▶ _WHAT TO PRODUCE_
The records come next. Copy all of them exactly.

***** SUPPLIED INFORMATION *****

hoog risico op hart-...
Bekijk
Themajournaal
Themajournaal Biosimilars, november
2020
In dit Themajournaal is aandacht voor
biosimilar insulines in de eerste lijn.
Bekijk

*****

▶ _ANSWER AREA_
hoog risico op hart-...
Bekijk
Themajournaal
Themajournaal Biosimilars, november
2020
In dit Themajournaal is aandacht voor
biosimilar insulines in de eerste lijn.
Bekijk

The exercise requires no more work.